Organoid Nummer drei soll antworten. Fürs menschliche Auge sind die Organoide kaum sichtbare Krümel in Plastikkämmerchen. Nadeldünne Schläuche leiten fliederfarbene Nährflüssigkeit ein, gibt man Dopamin dazu, steigert sich übrigens die Leistung. Über hauchdünne Drähtchen sind die Zellhäufchen mit dem Testaufbau verbunden. Auf einem Computerschirm kann man die Reaktionen des Organoids erkennen, das zeigt ein Balkendiagramm, ein horizontal durchlaufender Messbalken, der die elektrischen Impulse misst, die solche Organoide ähnlich wie ein Menschenhirn von sich geben. Tastendruck F1. Erst tut sich nichts. Noch einmal. Dann bläht sich der Balken auf, die Impulse sprießen wie Stacheln drum herum, zucken, beruhigen sich wieder, verschwinden. Hallo!
War das ein Gruss aus der Zukunft?
Organoide sollen irgendwann einmal die Siliziumchips ablösen, die seit mehr als 50 Jahren der Informationsrevolution unserer Gesellschaft Speicher und Antrieb sind, egal ob im Supercomputer, im PC oder im iPhone. Wenn Fred Jordan und seine Mitstreitenden recht behalten, wird man in Zukunft mit den Organoiden neuronale Netze bauen, auf denen die Programme künstlicher Intelligenz laufen.

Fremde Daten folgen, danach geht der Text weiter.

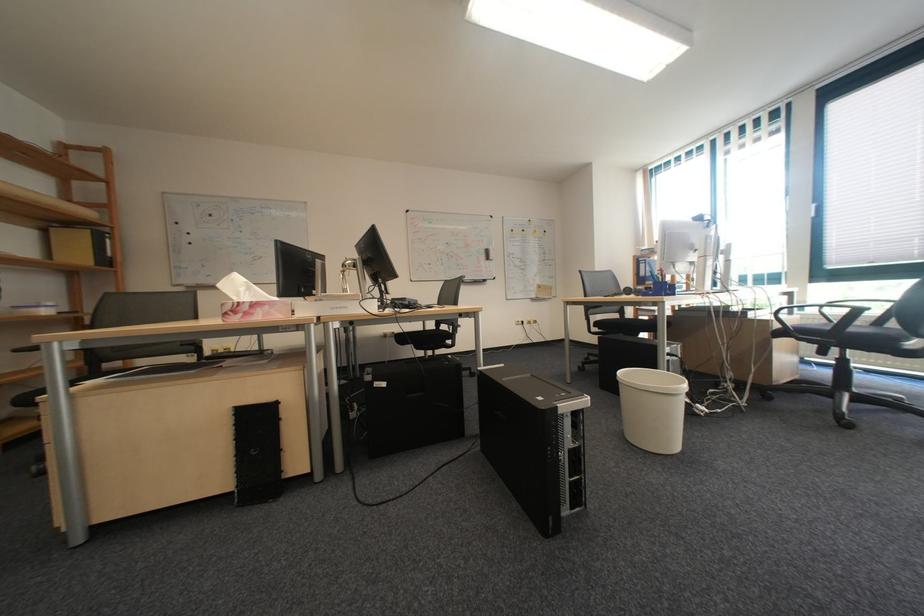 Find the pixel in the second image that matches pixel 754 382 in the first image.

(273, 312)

Dann wird alles anders. Bisher waren Computer der Gipfel der menschengemachten Technologie. Je weiter sie sich entwickelte, desto mehr suchte die Menschheit in ihr das Heil, begab sich in eine stetig wachsende Abhängigkeit. Eines aber stand dabei immer fest: Natur und Maschinen waren streng getrennt. Bis jetzt. Denn diese Grenze löst sich gerade auf.
Biocomputing nennt sich das Forschungsfeld. Statt auf Chips und Platinen sollen Rechenvorgänge und Datenspeicherung künftig auf organischem Material laufen. Zwei Technologien werden schon jetzt erprobt. Zum einen kann man Daten auf Erbgut, also DNA, speichern. Zum anderen kann man jetzt schon Rechenvorgänge auf solchen Zellhäufchen laufen lassen.
Man kann die beiden Forschungsfelder des Biocomputing recht einfach definieren. Das Datenspeichern auf DNA beruht im Kern darauf, dass Wissenschaftler die Sprache der Maschinen in die Sprache der Natur übersetzen. Und die Organoide sind letztlich synthetische Gebilde, menschengemachte Zellhäufchen, denen Wissenschaftlerinnen und Wissenschaftler beibringen, zu handeln. Bis vor nicht allzu langer Zeit war die Gewinnung von Stammzellen ein ethisches Minenfeld, meist wurden sie Nabelschnüren oder Embryonen entnommen. Erst als der japanische Mediziner Shin’ya Yamanaka und sein britischer Kollege John Gurdon ein Verfahren entwickelten, Stammzellen aus jeder nur erdenklichen menschlichen Zelle wie aus einer Haarschuppe zu gewinnen, gibt es das Problem nicht mehr.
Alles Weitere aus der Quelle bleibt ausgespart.